For that, the PDVSA requires not only government, but also foreign investments. More than $69 billion is needed to bring the decaying oil and gas production infrastructure up to date, the company’s document reportedly estimates. Another $7.65 billion is reportedly needed to revive pipelines and other auxiliary infrastructure, which has been in a dire state for years because of underinvestment and partly external economic pressure from the US.
Reuters says that according to the PDVSA report, at least $58 billion is needed to upgrade the country’s energy industry enough to return to pre-Chaves production levels of around 3.4 million barrels per day last seen in 1997. In total, PDVSA reportedly outlined 152 “opportunities” worth around $77.6 billion to invest in to “restore reliability, safety and quality of operations” and “fully supply the domestic market with fuels”.
Despite being in dire need of cash to bring these ambitious plans to life, PDVSA reportedly does not suggest reversing the country’s long-time policy of keeping its oil and gas fields nationalised in the document. Instead of offering investors a share in the joint venture, the Venezuelan oil giant reportedly offers to build relations on production services agreements or ASPs.

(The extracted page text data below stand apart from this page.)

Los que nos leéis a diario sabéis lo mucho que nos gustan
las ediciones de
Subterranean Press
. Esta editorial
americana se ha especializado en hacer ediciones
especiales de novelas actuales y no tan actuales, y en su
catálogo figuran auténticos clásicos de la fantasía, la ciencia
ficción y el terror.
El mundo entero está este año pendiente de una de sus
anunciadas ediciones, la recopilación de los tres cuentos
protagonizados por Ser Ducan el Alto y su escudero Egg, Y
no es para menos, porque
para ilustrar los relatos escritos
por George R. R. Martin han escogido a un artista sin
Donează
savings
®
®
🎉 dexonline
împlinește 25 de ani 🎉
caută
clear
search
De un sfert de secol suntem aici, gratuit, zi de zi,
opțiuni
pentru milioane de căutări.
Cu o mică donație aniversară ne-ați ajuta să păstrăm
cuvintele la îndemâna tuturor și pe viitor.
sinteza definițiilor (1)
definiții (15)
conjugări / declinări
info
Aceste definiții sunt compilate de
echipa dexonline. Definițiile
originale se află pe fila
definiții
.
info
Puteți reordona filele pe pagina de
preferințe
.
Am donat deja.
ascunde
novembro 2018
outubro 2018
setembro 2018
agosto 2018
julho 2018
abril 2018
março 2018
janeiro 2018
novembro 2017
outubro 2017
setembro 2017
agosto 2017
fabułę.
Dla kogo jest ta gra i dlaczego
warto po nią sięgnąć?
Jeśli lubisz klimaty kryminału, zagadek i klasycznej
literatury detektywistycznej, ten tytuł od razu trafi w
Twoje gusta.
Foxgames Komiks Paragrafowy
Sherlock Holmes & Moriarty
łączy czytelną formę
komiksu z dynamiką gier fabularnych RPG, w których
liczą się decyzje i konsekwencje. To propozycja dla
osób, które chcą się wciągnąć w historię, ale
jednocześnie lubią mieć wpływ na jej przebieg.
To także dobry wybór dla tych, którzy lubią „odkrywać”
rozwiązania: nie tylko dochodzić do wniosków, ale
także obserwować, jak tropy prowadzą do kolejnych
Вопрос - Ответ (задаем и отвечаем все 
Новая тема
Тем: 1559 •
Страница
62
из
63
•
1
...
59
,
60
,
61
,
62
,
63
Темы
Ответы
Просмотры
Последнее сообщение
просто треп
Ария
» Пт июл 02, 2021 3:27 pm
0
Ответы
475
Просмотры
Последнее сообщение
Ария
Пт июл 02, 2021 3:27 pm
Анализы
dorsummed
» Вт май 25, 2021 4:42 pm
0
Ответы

It is unclear, however, how PDVSA, which refused to comment on the document’s authenticity, expects to attract financing and pay back the investors. Venezuela and PDVSA are under heavy US economic sanctions, which limit both foreign investments in the oil industry and the country’s ability to sell crude. According to media reports, however, Caracas has found ways of keeping the oil trade with China alive despite sanctions.

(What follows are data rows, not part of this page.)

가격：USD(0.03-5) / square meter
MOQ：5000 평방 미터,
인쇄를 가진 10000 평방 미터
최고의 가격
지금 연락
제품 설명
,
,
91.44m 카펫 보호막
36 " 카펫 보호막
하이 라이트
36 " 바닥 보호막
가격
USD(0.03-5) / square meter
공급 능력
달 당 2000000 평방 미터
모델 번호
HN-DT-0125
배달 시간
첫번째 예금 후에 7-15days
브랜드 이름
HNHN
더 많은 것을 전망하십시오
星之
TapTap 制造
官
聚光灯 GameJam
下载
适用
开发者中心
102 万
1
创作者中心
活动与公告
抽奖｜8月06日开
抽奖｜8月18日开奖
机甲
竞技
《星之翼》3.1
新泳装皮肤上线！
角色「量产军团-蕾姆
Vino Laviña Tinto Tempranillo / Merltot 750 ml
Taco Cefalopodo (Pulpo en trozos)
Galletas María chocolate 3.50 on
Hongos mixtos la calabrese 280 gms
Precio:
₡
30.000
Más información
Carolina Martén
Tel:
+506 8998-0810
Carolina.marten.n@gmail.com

It is possible that the report’s authors prepared the document in case President Joe Biden reverses Trump’s 2019 decision to impose economic measures in an attempt to oust Venezuelan President Nicolas Maduro, whom Washington accused of rigging his last re-election. The sanctions further impeded PDVSA’s ability to upgrade outdated equipment needed to extract heavy blends of oil and refine it into gasoline, deepening the economic crisis and triggering fuel shortages in Venezuela.